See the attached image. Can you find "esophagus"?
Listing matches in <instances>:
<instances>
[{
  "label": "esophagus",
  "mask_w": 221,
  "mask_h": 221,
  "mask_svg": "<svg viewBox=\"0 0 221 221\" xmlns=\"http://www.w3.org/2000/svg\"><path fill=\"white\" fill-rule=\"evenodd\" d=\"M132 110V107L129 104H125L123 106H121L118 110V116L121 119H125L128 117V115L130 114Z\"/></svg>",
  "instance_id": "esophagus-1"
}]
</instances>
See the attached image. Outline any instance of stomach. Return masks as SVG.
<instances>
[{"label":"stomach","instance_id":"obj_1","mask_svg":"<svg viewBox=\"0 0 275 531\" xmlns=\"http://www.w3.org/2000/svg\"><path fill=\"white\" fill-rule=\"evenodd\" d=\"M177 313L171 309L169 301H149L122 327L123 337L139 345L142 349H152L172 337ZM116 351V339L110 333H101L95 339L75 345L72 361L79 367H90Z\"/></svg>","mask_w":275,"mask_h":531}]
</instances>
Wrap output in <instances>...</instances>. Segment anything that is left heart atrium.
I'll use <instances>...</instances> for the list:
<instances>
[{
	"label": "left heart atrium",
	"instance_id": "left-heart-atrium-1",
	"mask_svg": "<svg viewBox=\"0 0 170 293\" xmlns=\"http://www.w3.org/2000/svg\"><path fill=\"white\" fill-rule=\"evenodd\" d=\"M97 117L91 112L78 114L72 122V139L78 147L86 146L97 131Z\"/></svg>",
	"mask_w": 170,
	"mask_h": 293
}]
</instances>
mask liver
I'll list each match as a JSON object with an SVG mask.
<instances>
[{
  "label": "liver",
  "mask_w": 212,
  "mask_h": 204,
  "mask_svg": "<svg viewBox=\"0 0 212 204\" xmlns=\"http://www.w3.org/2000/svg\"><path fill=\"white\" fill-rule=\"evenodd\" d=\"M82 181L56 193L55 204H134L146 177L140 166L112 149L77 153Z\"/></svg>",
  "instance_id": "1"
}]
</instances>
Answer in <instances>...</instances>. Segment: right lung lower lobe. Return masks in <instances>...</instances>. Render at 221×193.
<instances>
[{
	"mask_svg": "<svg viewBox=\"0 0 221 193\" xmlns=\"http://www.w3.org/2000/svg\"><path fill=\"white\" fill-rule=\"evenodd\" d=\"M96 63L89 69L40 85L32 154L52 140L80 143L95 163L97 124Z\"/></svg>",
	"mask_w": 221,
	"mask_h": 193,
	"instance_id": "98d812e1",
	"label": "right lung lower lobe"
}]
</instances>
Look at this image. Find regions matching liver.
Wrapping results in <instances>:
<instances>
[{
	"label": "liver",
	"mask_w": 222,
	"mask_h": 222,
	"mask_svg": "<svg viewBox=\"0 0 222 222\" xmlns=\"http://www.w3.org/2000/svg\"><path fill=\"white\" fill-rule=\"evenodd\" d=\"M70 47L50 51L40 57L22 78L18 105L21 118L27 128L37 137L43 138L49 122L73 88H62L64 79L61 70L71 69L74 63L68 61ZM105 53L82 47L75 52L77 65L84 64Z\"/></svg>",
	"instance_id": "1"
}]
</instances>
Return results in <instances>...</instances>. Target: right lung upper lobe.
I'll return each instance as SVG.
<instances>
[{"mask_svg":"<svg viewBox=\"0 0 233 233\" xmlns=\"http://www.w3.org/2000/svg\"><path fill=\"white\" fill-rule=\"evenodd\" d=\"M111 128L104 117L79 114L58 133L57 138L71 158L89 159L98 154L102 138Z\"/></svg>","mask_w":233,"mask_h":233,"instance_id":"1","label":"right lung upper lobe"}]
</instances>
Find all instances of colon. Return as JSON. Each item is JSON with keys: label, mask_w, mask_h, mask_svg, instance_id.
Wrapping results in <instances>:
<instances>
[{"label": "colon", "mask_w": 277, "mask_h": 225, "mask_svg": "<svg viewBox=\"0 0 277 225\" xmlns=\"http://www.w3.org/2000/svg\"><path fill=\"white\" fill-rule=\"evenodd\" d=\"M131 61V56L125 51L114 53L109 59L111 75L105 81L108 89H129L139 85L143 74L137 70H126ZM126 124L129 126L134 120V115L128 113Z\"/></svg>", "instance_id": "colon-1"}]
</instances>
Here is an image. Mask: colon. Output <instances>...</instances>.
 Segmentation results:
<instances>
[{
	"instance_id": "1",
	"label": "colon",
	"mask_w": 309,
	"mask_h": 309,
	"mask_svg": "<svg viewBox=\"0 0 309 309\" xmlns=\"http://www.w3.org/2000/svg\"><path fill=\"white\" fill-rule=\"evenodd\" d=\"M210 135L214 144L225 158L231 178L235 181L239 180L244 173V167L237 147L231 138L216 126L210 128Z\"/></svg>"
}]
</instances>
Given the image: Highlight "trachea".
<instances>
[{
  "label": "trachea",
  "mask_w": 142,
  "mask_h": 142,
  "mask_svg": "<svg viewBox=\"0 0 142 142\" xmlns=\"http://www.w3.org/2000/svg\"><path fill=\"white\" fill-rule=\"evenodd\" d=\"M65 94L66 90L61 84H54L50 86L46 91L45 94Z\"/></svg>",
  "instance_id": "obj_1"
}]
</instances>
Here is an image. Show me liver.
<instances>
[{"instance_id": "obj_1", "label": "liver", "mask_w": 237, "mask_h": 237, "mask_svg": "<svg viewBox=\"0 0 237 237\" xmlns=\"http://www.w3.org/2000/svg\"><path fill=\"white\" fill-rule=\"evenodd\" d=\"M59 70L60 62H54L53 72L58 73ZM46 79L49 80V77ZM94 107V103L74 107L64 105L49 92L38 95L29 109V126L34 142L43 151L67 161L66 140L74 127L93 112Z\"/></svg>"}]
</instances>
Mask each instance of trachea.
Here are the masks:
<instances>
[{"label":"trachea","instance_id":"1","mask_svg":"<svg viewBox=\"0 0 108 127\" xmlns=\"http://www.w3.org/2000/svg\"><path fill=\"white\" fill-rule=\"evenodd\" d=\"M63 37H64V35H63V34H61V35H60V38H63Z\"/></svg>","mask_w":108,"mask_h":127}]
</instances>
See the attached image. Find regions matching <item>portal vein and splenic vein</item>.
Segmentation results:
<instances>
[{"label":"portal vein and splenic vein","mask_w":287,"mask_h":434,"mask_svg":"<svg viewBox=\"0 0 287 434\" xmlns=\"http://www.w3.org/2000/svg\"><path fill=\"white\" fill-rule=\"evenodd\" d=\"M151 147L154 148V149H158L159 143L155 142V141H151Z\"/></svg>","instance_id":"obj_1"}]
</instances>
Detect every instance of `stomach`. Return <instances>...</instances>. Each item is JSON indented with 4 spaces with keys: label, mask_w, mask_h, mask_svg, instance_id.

__________

● **Directions for this task**: Write out all of the records above exactly as they appear.

● **Output of the exercise**:
See the attached image. Can you find "esophagus"?
Listing matches in <instances>:
<instances>
[{
  "label": "esophagus",
  "mask_w": 221,
  "mask_h": 221,
  "mask_svg": "<svg viewBox=\"0 0 221 221\" xmlns=\"http://www.w3.org/2000/svg\"><path fill=\"white\" fill-rule=\"evenodd\" d=\"M132 110V107L129 104H125L123 106H121L118 110V116L121 119H125L128 117V115L130 114Z\"/></svg>",
  "instance_id": "esophagus-1"
}]
</instances>
See the attached image. Outline any instance of stomach. Return masks as SVG.
<instances>
[{"label":"stomach","instance_id":"obj_1","mask_svg":"<svg viewBox=\"0 0 275 531\" xmlns=\"http://www.w3.org/2000/svg\"><path fill=\"white\" fill-rule=\"evenodd\" d=\"M177 313L171 309L169 301H149L122 327L123 337L139 345L142 349H152L172 337ZM116 351V339L110 333H101L95 339L75 345L72 361L79 367H90Z\"/></svg>","mask_w":275,"mask_h":531}]
</instances>
Wrap output in <instances>...</instances>. Segment anything that is left heart atrium.
I'll use <instances>...</instances> for the list:
<instances>
[{
	"label": "left heart atrium",
	"instance_id": "left-heart-atrium-1",
	"mask_svg": "<svg viewBox=\"0 0 170 293\" xmlns=\"http://www.w3.org/2000/svg\"><path fill=\"white\" fill-rule=\"evenodd\" d=\"M97 117L91 112L78 114L72 122V139L78 147L86 146L97 131Z\"/></svg>",
	"mask_w": 170,
	"mask_h": 293
}]
</instances>
mask liver
I'll list each match as a JSON object with an SVG mask.
<instances>
[{
  "label": "liver",
  "mask_w": 212,
  "mask_h": 204,
  "mask_svg": "<svg viewBox=\"0 0 212 204\" xmlns=\"http://www.w3.org/2000/svg\"><path fill=\"white\" fill-rule=\"evenodd\" d=\"M82 181L56 193L55 204H134L146 177L140 166L112 149L77 153Z\"/></svg>",
  "instance_id": "1"
}]
</instances>
Answer in <instances>...</instances>. Segment: right lung lower lobe. Return masks in <instances>...</instances>. Render at 221×193.
<instances>
[{
	"mask_svg": "<svg viewBox=\"0 0 221 193\" xmlns=\"http://www.w3.org/2000/svg\"><path fill=\"white\" fill-rule=\"evenodd\" d=\"M96 63L89 69L40 85L32 154L52 140L80 143L95 163L97 124Z\"/></svg>",
	"mask_w": 221,
	"mask_h": 193,
	"instance_id": "98d812e1",
	"label": "right lung lower lobe"
}]
</instances>
Look at this image. Find regions matching liver.
Wrapping results in <instances>:
<instances>
[{
	"label": "liver",
	"mask_w": 222,
	"mask_h": 222,
	"mask_svg": "<svg viewBox=\"0 0 222 222\" xmlns=\"http://www.w3.org/2000/svg\"><path fill=\"white\" fill-rule=\"evenodd\" d=\"M70 47L50 51L40 57L22 78L18 105L21 118L27 128L37 137L43 138L49 122L73 88H62L64 79L61 70L71 69L74 63L68 61ZM105 53L82 47L75 52L77 65L84 64Z\"/></svg>",
	"instance_id": "1"
}]
</instances>
Return results in <instances>...</instances>. Target: right lung upper lobe.
I'll return each instance as SVG.
<instances>
[{"mask_svg":"<svg viewBox=\"0 0 233 233\" xmlns=\"http://www.w3.org/2000/svg\"><path fill=\"white\" fill-rule=\"evenodd\" d=\"M111 128L104 117L79 114L58 133L57 138L71 158L89 159L98 154L102 138Z\"/></svg>","mask_w":233,"mask_h":233,"instance_id":"1","label":"right lung upper lobe"}]
</instances>
Find all instances of colon. Return as JSON. Each item is JSON with keys: label, mask_w, mask_h, mask_svg, instance_id.
Wrapping results in <instances>:
<instances>
[{"label": "colon", "mask_w": 277, "mask_h": 225, "mask_svg": "<svg viewBox=\"0 0 277 225\" xmlns=\"http://www.w3.org/2000/svg\"><path fill=\"white\" fill-rule=\"evenodd\" d=\"M131 61V56L125 51L114 53L109 59L111 75L105 81L108 89H129L139 85L143 74L137 70H126ZM126 124L129 126L134 120V115L128 113Z\"/></svg>", "instance_id": "colon-1"}]
</instances>
Here is an image. Mask: colon. Output <instances>...</instances>.
 Segmentation results:
<instances>
[{
	"instance_id": "1",
	"label": "colon",
	"mask_w": 309,
	"mask_h": 309,
	"mask_svg": "<svg viewBox=\"0 0 309 309\" xmlns=\"http://www.w3.org/2000/svg\"><path fill=\"white\" fill-rule=\"evenodd\" d=\"M210 135L214 144L225 158L231 178L235 181L239 180L244 173V167L237 147L231 138L216 126L210 128Z\"/></svg>"
}]
</instances>
Given the image: Highlight "trachea".
<instances>
[{
  "label": "trachea",
  "mask_w": 142,
  "mask_h": 142,
  "mask_svg": "<svg viewBox=\"0 0 142 142\" xmlns=\"http://www.w3.org/2000/svg\"><path fill=\"white\" fill-rule=\"evenodd\" d=\"M65 94L66 90L61 84H54L50 86L46 91L45 94Z\"/></svg>",
  "instance_id": "obj_1"
}]
</instances>
Here is an image. Show me liver.
<instances>
[{"instance_id": "obj_1", "label": "liver", "mask_w": 237, "mask_h": 237, "mask_svg": "<svg viewBox=\"0 0 237 237\" xmlns=\"http://www.w3.org/2000/svg\"><path fill=\"white\" fill-rule=\"evenodd\" d=\"M59 70L60 62H54L53 72L58 73ZM46 79L49 80V77ZM94 107V103L74 107L64 105L49 92L38 95L29 109V126L34 142L43 151L67 161L66 140L74 127L93 112Z\"/></svg>"}]
</instances>
Mask each instance of trachea.
Here are the masks:
<instances>
[{"label":"trachea","instance_id":"1","mask_svg":"<svg viewBox=\"0 0 108 127\" xmlns=\"http://www.w3.org/2000/svg\"><path fill=\"white\" fill-rule=\"evenodd\" d=\"M63 37H64V35H63V34H61V35H60V38H63Z\"/></svg>","mask_w":108,"mask_h":127}]
</instances>
See the attached image. Find regions matching <item>portal vein and splenic vein</item>.
Segmentation results:
<instances>
[{"label":"portal vein and splenic vein","mask_w":287,"mask_h":434,"mask_svg":"<svg viewBox=\"0 0 287 434\" xmlns=\"http://www.w3.org/2000/svg\"><path fill=\"white\" fill-rule=\"evenodd\" d=\"M151 147L154 148V149H158L159 143L155 142V141H151Z\"/></svg>","instance_id":"obj_1"}]
</instances>
Detect every instance of `stomach`. Return <instances>...</instances>. Each item is JSON indented with 4 spaces with keys: label, mask_w, mask_h, mask_svg, instance_id.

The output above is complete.